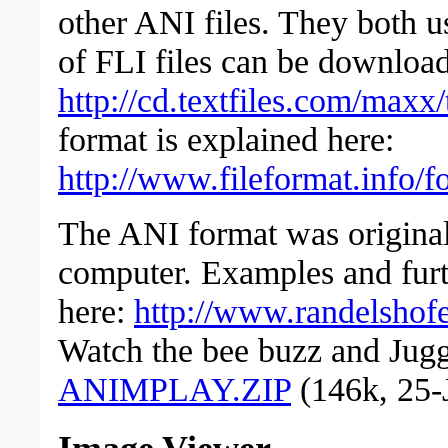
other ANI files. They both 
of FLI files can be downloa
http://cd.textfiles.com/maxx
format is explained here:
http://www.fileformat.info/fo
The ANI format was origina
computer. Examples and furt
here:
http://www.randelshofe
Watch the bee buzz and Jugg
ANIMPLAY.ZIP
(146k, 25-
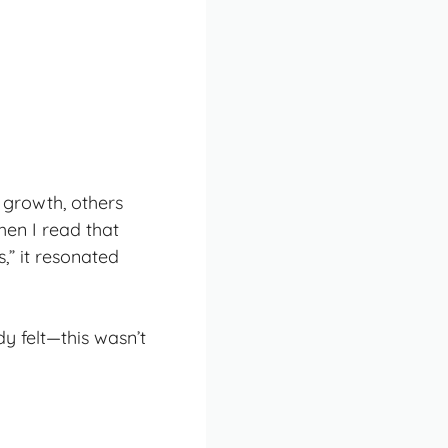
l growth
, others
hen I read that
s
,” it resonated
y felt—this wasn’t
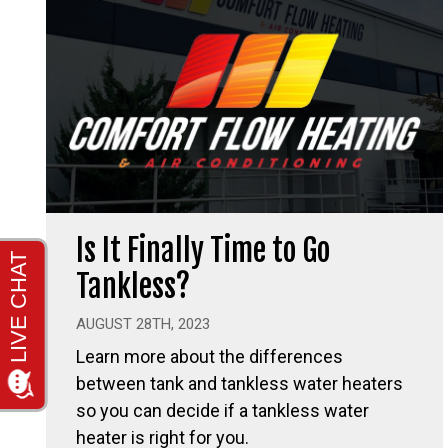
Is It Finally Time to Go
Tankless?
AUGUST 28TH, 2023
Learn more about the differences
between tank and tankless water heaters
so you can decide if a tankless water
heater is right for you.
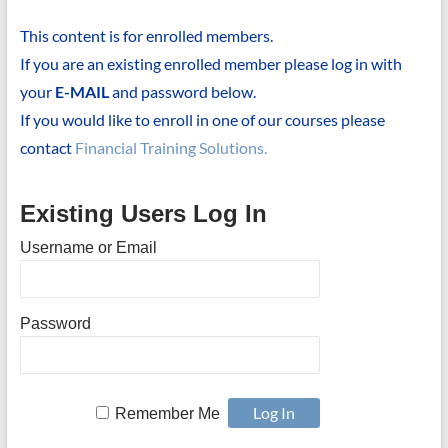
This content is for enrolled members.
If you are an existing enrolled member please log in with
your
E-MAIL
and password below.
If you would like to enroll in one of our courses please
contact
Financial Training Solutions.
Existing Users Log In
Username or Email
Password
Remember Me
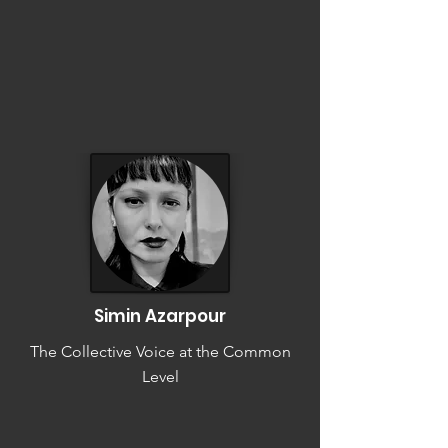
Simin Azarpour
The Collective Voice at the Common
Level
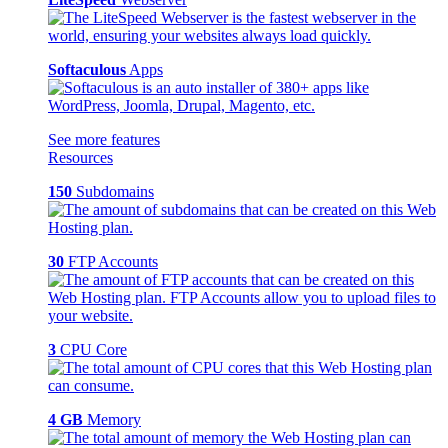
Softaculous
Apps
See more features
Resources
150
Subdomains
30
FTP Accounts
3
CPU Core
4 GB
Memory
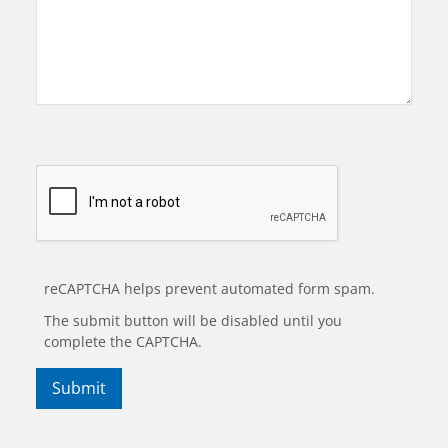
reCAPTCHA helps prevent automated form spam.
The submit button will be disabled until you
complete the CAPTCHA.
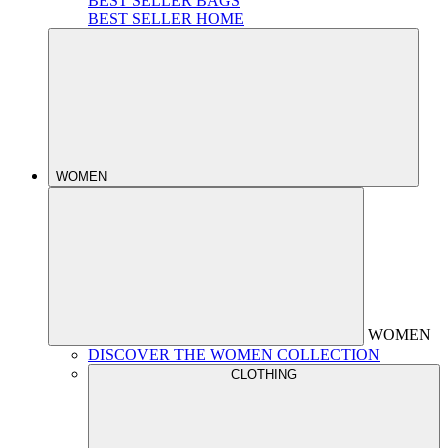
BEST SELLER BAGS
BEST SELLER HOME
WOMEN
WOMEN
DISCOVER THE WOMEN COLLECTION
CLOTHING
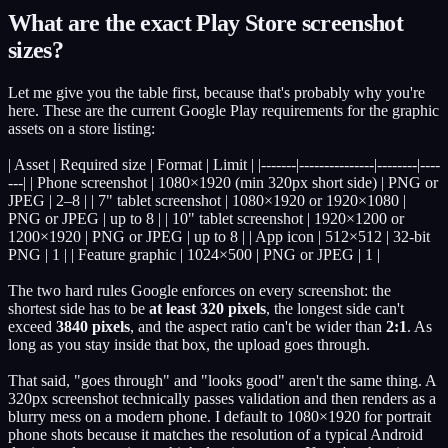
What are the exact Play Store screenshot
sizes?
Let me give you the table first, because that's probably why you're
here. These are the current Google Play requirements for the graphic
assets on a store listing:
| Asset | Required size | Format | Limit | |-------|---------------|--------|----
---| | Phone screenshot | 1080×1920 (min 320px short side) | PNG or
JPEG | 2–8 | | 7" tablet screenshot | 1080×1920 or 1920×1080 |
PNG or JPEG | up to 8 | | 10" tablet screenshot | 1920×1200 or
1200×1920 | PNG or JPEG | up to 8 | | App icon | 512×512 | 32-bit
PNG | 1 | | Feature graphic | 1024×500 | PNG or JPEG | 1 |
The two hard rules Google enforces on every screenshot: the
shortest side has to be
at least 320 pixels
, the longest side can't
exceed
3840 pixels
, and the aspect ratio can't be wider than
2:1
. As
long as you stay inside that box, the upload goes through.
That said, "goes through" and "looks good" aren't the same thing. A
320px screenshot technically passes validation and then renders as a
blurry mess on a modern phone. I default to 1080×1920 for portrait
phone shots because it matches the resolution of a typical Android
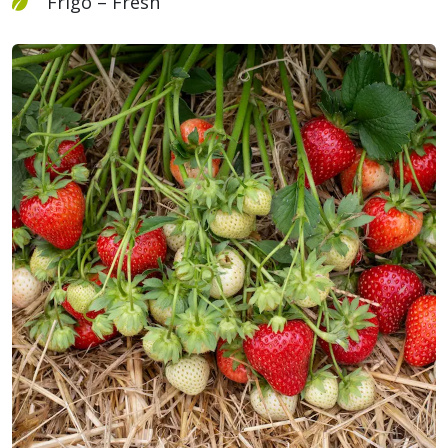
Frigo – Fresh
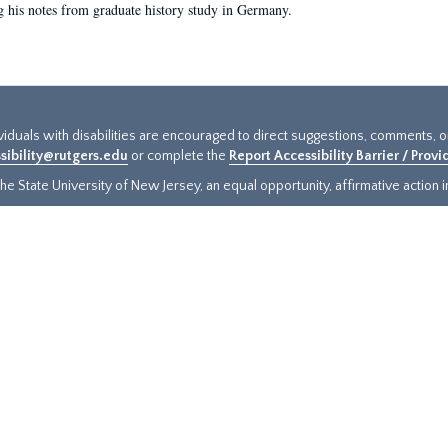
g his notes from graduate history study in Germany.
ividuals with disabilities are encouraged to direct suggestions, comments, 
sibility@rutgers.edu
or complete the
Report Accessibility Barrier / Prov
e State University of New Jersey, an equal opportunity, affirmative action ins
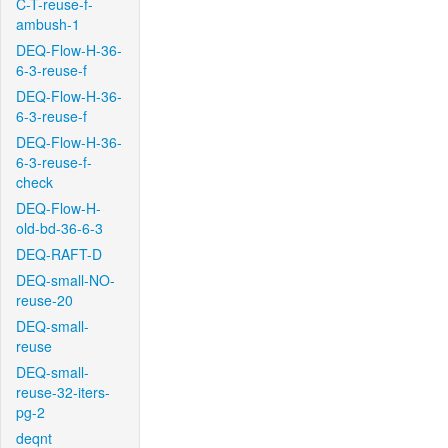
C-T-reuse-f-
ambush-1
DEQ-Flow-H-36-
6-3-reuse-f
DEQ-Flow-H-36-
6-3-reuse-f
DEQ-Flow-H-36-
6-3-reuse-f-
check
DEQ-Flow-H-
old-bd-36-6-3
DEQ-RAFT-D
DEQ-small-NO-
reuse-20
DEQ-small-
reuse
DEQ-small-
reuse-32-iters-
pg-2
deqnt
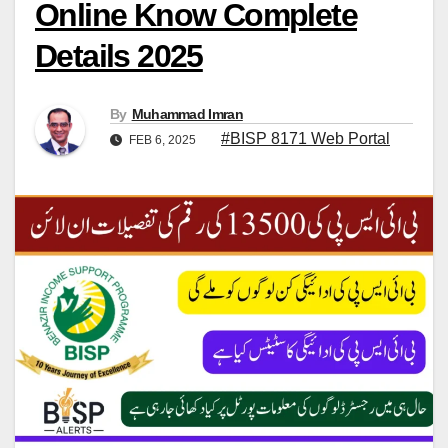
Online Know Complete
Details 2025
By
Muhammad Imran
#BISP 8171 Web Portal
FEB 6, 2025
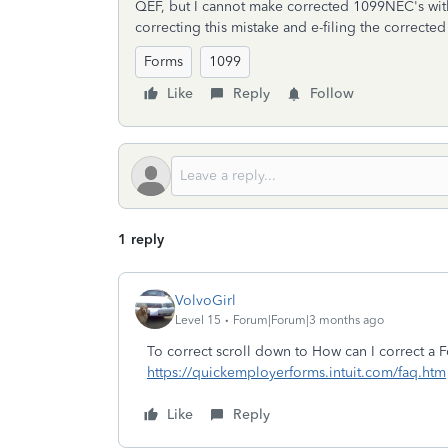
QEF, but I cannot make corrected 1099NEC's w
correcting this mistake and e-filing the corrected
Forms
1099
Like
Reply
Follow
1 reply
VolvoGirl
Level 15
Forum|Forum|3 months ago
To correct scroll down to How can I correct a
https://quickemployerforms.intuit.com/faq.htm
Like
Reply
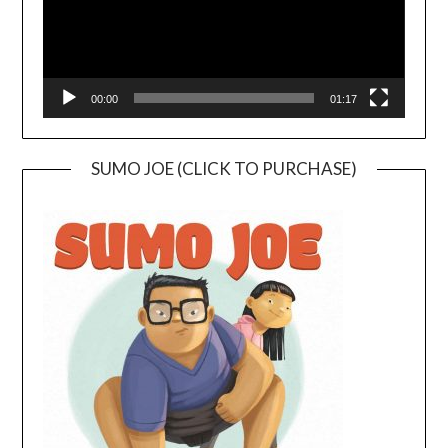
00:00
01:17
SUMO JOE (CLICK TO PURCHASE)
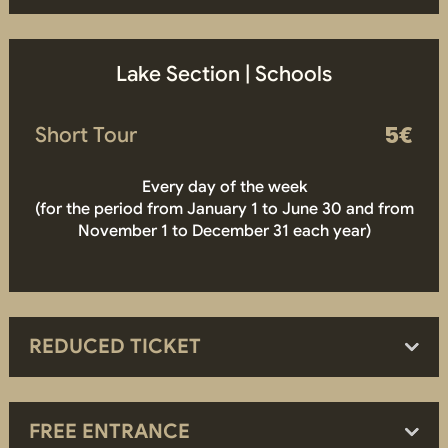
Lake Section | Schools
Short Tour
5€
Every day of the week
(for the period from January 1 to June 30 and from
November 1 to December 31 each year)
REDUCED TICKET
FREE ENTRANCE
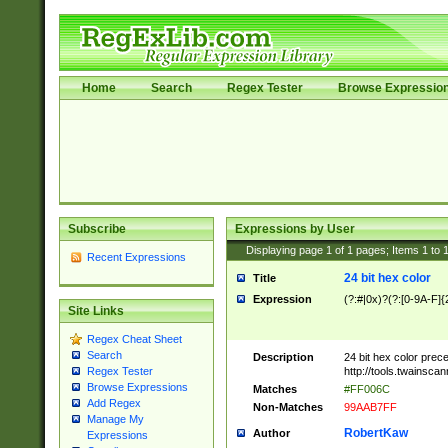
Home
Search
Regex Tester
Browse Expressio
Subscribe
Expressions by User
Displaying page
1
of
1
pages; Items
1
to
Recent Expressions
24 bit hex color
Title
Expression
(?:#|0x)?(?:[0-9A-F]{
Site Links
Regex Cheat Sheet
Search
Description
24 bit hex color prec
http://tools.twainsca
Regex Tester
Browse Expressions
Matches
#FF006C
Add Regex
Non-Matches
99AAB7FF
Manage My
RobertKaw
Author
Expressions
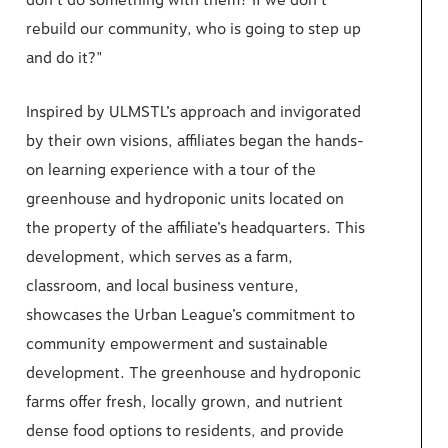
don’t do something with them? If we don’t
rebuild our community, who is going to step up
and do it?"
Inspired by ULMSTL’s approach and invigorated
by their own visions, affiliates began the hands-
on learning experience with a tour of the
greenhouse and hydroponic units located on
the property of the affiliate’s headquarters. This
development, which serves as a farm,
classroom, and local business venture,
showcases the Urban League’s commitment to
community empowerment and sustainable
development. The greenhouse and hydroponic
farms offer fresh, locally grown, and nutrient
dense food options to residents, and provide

* [About this exercise]:
Everything in the records is to be repeated verbatim except the pictures.

* [Written solution]:
other ANI files. They both 
of FLI files can be downloa
http://cd.textfiles.com/maxx
format is explained here:
http://www.fileformat.info/fo
The ANI format was origina
computer. Examples and furt
here:
http://www.randelshofe
Watch the bee buzz and Jugg
ANIMPLAY.ZIP
(146k, 25-
l growth
, others
hen I read that
s
,” it resonated
y felt—this wasn’t
Is It Finally Time to Go
Tankless?
AUGUST 28TH, 2023
Learn more about the differences
between tank and tankless water heaters
so you can decide if a tankless water
heater is right for you.
This content is for enrolled members.
If you are an existing enrolled member please log in with
your
E-MAIL
and password below.
If you would like to enroll in one of our courses please
contact
Financial Training Solutions.
Existing Users Log In
Username or Email
Password
Remember Me
Simin Azarpour
The Collective Voice at the Common
Level
Softaculous
Apps
See more features
Resources
150
Subdomains
30
FTP Accounts
3
CPU Core
4 GB
Memory
reCAPTCHA helps prevent automated form spam.
The submit button will be disabled until you
complete the CAPTCHA.
BEST SELLER BAGS
BEST SELLER HOME
WOMEN
WOMEN
DISCOVER THE WOMEN COLLECTION
CLOTHING
What are the exact Play Store screenshot
sizes?
Let me give you the table first, because that's probably why you're
here. These are the current Google Play requirements for the graphic
assets on a store listing:
| Asset | Required size | Format | Limit | |-------|---------------|--------|----
---| | Phone screenshot | 1080×1920 (min 320px short side) | PNG or
JPEG | 2–8 | | 7" tablet screenshot | 1080×1920 or 1920×1080 |
PNG or JPEG | up to 8 | | 10" tablet screenshot | 1920×1200 or
1200×1920 | PNG or JPEG | up to 8 | | App icon | 512×512 | 32-bit
PNG | 1 | | Feature graphic | 1024×500 | PNG or JPEG | 1 |
The two hard rules Google enforces on every screenshot: the
shortest side has to be
at least 320 pixels
, the longest side can't
exceed
3840 pixels
, and the aspect ratio can't be wider than
2:1
. As
long as you stay inside that box, the upload goes through.
That said, "goes through" and "looks good" aren't the same thing. A
320px screenshot technically passes validation and then renders as a
blurry mess on a modern phone. I default to 1080×1920 for portrait
phone shots because it matches the resolution of a typical Android
Frigo – Fresh
g his notes from graduate history study in Germany.
ividuals with disabilities are encouraged to direct suggestions, comments, 
sibility@rutgers.edu
or complete the
Report Accessibility Barrier / Prov
e State University of New Jersey, an equal opportunity, affirmative action ins
C-T-reuse-f-
ambush-1
DEQ-Flow-H-36-
6-3-reuse-f
DEQ-Flow-H-36-
6-3-reuse-f
DEQ-Flow-H-36-
6-3-reuse-f-
check
DEQ-Flow-H-
old-bd-36-6-3
DEQ-RAFT-D
DEQ-small-NO-
reuse-20
DEQ-small-
reuse
DEQ-small-
reuse-32-iters-
pg-2
deqnt
Online Know Complete
Details 2025
By
Muhammad Imran
#BISP 8171 Web Portal
FEB 6, 2025
QEF, but I cannot make corrected 1099NEC's w
correcting this mistake and e-filing the corrected
Forms
1099
Like
Reply
Follow
1 reply
VolvoGirl
Level 15
Forum|Forum|3 months ago
To correct scroll down to How can I correct a
https://quickemployerforms.intuit.com/faq.htm
Like
Reply
00:00
01:17
SUMO JOE (CLICK TO PURCHASE)
Lake Section | Schools
Short Tour
5€
Every day of the week
(for the period from January 1 to June 30 and from
November 1 to December 31 each year)
REDUCED TICKET
FREE ENTRANCE
Home
Search
Regex Tester
Browse Expressio
Subscribe
Expressions by User
Displaying page
1
of
1
pages; Items
1
to
Recent Expressions
24 bit hex color
Title
Expression
(?:#|0x)?(?:[0-9A-F]{
Site Links
Regex Cheat Sheet
Search
Description
24 bit hex color prec
http://tools.twainsca
Regex Tester
Browse Expressions
Matches
#FF006C
Add Regex
Non-Matches
99AAB7FF
Manage My
RobertKaw
Author
Expressions
don’t do something with them? If we don’t
rebuild our community, who is going to step up
and do it?"
Inspired by ULMSTL’s approach and invigorated
by their own visions, affiliates began the hands-
on learning experience with a tour of the
greenhouse and hydroponic units located on
the property of the affiliate’s headquarters. This
development, which serves as a farm,
classroom, and local business venture,
showcases the Urban League’s commitment to
community empowerment and sustainable
development. The greenhouse and hydroponic
farms offer fresh, locally grown, and nutrient
dense food options to residents, and provide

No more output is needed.